Pharmaceutical innovation can significantly extend the lives of cancer patients, a new US study has concluded.

Working in conjunction with the Center for Medicine in the Public Interest (CMPI), economist Dr Frank Lichtenberg of Columbia University and the US National Bureau of Economic Research examined the effect of chemotherapy innovation and other factors (e.g., intensity of cancer screening) on the hazard rates of cancer patients using longitudinal data on colorectal, lung, breast and prostate cancer from nine US states over the period 1991-2003.

The life expectancy of cancer survivors in 1991 was around 8.2 years, the study found.
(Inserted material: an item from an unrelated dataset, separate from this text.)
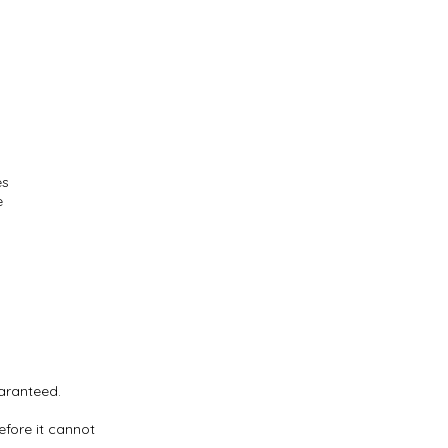
es
e
uaranteed.
efore it cannot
It went on to calculate that the 12.7-year increase in chemotherapy vintage – defined as the year in which a drug was first approved by the US Food and Drug Administration – during the period 1991-2002 increased the life expectancy of cancer survivors by 8-12 months or about 10%. The two states with the biggest increases in chemotherapy vintage showed the largest reductions in hazard rates.

“The results of this report unequivocally conclude that if cancer patients obtain new therapies faster they will have longer and more productive lives,” Dr Lichtenberg commented.

The study also noted that the US Medicare system spent about US$475 per cancer survivor on chemotherapy in 2003. Based on a life expectancy of 9.2 years for a cancer survivor, the expected lifetime chemotherapy expenditure (undiscounted) per cancer patient would be US$4,372, including the cost of old and new chemotherapy treatments.

Taking the lower estimate (8 months/0.7 years) of the 1991-2002 increase in life expectancy attributable to the use of newer cancer therapies, that gave an upper-bound estimate of US$6,246 for the average cost per life-year gained from using newer chemotherapy drugs – a “small fraction of some leading economists’ estimates of the value of a US statistical life year”, the study pointed out.

The full study, The Effect of Chemotherapy Innovation on Cancer Survival, 1991-2003: State Level Evidence from the SEE-Medicare Linked Database, can be downloaded from the CMPI’s website at www.cmpi.org.